Democracy Gone Astray

Democracy, being a human construct, needs to be thought of as directionality rather than an object. As such, to understand it requires not so much a description of existing structures and/or other related phenomena but a declaration of intentionality.
This blog aims at creating labeled lists of published infringements of such intentionality, of points in time where democracy strays from its intended directionality. In addition to outright infringements, this blog also collects important contemporary information and/or discussions that impact our socio-political landscape.

All the posts here were published in the electronic media – main-stream as well as fringe, and maintain links to the original texts.

[NOTE: Due to changes I haven't caught on time in the blogging software, all of the 'Original Article' links were nullified between September 11, 2012 and December 11, 2012. My apologies.]

Thursday, June 30, 2011

Greek parliament passes 2nd austerity bill

Greek legislators have passed a bill to fast-track fresh austerity measures demanded by international creditors, following two days of rioting in Athens that left some 200 people injured.

The European Union and International Monetary Fund have insisted that Greece back a five-year austerity package in return for making more money available to prevent a default on its debts next month.

This second austerity bill spells out how the plan will be implemented.

On Wednesday, the Greek parliament approved the five-year, €28-billion ($40-billion) package of spending cuts and tax increases, leaving details of the cuts to be approved Thursday.

Now that the latest austerity measures are approved, the eurozone and the International Monetary Fund are in a position to release the €12 billion ($17 billion) that is due from last year's package of rescue loans for Greece.

Without the financial assistance, Greece was facing bankruptcy as soon as the middle of July. A Greek default on its debts could trigger a major banking crisis and potential turmoil in global markets, similar to what happened when the Lehman Brothers investment house collapsed in 2008 in the United States.

As a result, markets around the world breathed a sigh of relief after Wednesday's vote and continued to make gains on Thursday.

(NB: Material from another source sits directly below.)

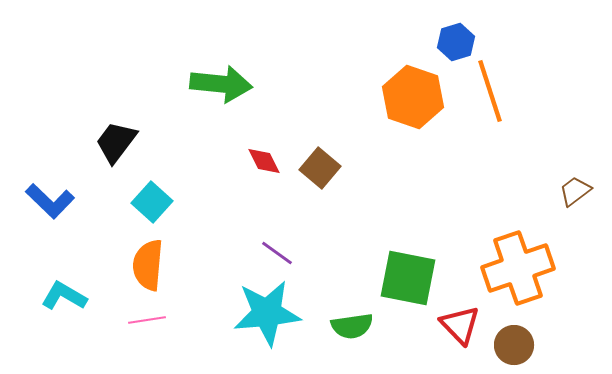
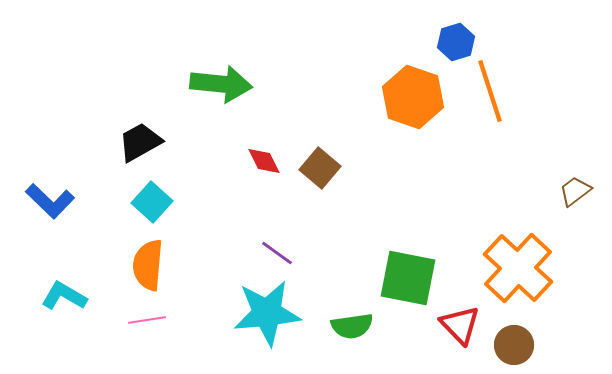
black trapezoid: moved 24 px right; rotated 24 degrees clockwise
orange cross: rotated 28 degrees counterclockwise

The €12 billion will tide Greece over until mid-September, according to government officials, but it looks like it will need a lot more money in the years to come. Creditors are considering giving Greece a second, major support package to cover upcoming financing gaps.

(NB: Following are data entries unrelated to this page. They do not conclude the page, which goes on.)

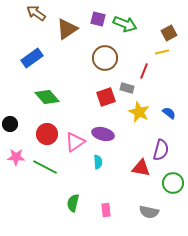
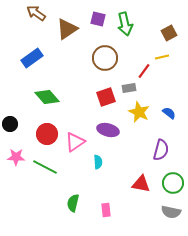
green arrow: rotated 55 degrees clockwise
yellow line: moved 5 px down
red line: rotated 14 degrees clockwise
gray rectangle: moved 2 px right; rotated 24 degrees counterclockwise
purple ellipse: moved 5 px right, 4 px up
red triangle: moved 16 px down
gray semicircle: moved 22 px right
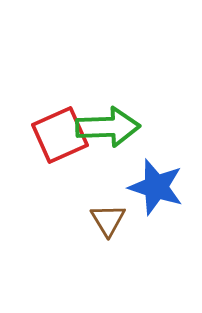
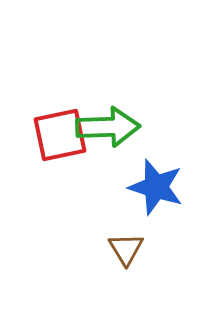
red square: rotated 12 degrees clockwise
brown triangle: moved 18 px right, 29 px down
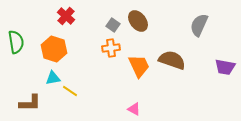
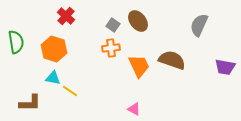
cyan triangle: rotated 21 degrees clockwise
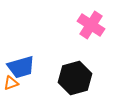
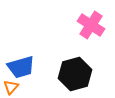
black hexagon: moved 4 px up
orange triangle: moved 4 px down; rotated 28 degrees counterclockwise
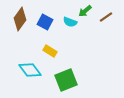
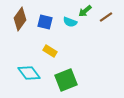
blue square: rotated 14 degrees counterclockwise
cyan diamond: moved 1 px left, 3 px down
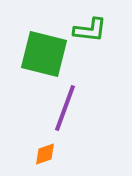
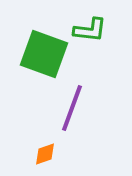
green square: rotated 6 degrees clockwise
purple line: moved 7 px right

Last year's €110-billion ($159-billion) package was predicated on Greece being able to tap bond market investors for cash next year but with the country's interest rates at exorbitant levels, that looks highly unlikely.

Although stock markets in Europe and New York have seen gains in response to the austerity plan, with banks among the top performers, the measures have met with resistance on the streets of Greece.

On Wednesday, riots erupted for a second day outside the parliament in Athens, with police clashing and firing tear gas at protesters after a failed attempt to blockade the building.

The violence left more than 50 stores damaged. There was heavy security outside the parliament buildings in Athens on Thursday as legislators debated the austerity plan.